Parenting Tips Revisited

In my last post I offered some steps parents could take to prevent their children from feeling caught in the middle of a divorce. In response to this post, I received a comment from Steven, who raised several insightful issues:

 In response to my suggestion that parents should not “grill” their children, Steven commented:

Doesn't this vary depending on the circumstances?  If there is a good chance of abuse at the other parent's home, having the kid discuss it directly with the other parent may not work well.

Steven is absolutely correct on this point.  If your child tells you the other parent has been physically abusive, you should contact your attorney immediately if you have an attorney.  Otherwise, you should contact The Alaska Network On Domestic Violence And Sexual Assault, which has resources for victims of domestic violence.  Your number one priority should be the safety of your child.

In response to my suggestion that parents should not show children copies of the divorce paperwork, Steven commented:

It seems that the age of the child is also important.  What is the reasoning behind not showing the children the divorce paperwork?  This is probably the most important document affecting the kids' lives and they can't see it? Even if they are 15? 

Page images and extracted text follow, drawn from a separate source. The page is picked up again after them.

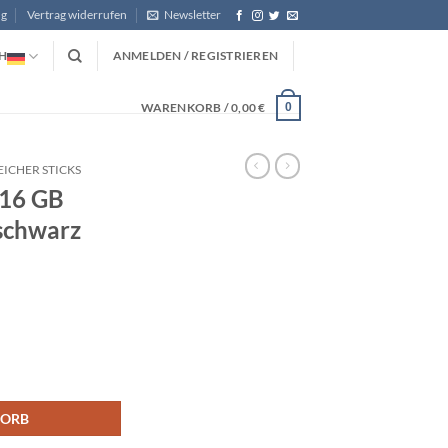
ng
Vertrag widerrufen
Newsletter
H
ANMELDEN / REGISTRIEREN
WARENKORB /
0,00
€
0
PEICHER STICKS
 16 GB
schwarz
k USB 2.0 schwarz Menge
KORB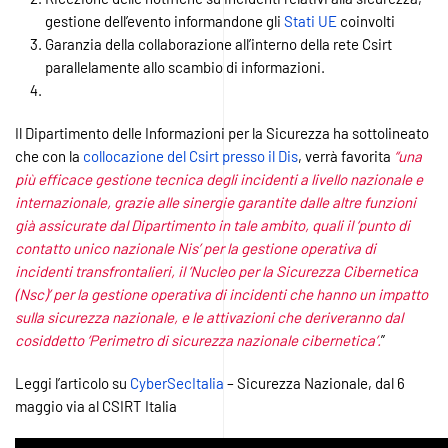
gestione dell’evento informandone gli
Stati UE
coinvolti
Garanzia della collaborazione all’interno della rete Csirt
parallelamente allo scambio di informazioni.
Il Dipartimento delle Informazioni per la Sicurezza ha sottolineato
che con la
collocazione del Csirt presso il Dis
, verrà favorita
“una
più efficace gestione tecnica degli incidenti a livello nazionale e
internazionale, grazie alle sinergie garantite dalle altre funzioni
già assicurate dal Dipartimento in tale ambito, quali il ‘punto di
contatto unico nazionale Nis’ per la gestione operativa di
incidenti transfrontalieri, il ‘Nucleo per la Sicurezza Cibernetica
(Nsc)’ per la gestione operativa di incidenti che hanno un impatto
sulla sicurezza nazionale, e le attivazioni che deriveranno dal
cosiddetto ‘Perimetro di sicurezza nazionale cibernetica’.
”
Leggi l’articolo su
CyberSecItalia
– Sicurezza Nazionale, dal 6
maggio via al CSIRT Italia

If parents are fighting over the custody of their children, there may be psychological evaluations, affidavits, or a custody investigator’s report to the court about the placement of the children.  Affidavits, which are drafted by attorneys, frequently contain stinging barbs and accusations.  Psychological evaluations and custody reports may include sensitive information about parents, which if revealed could damage the parent-child relationship.  Finally, in a contested custody case, one of the factors the court must consider is the preference of the child.  To have a parent go through court documents with a child who has expressed a preference to a psychologist or custody investigator to live with the other parent creates a stressful and potentially emotionally damaging situation for the child.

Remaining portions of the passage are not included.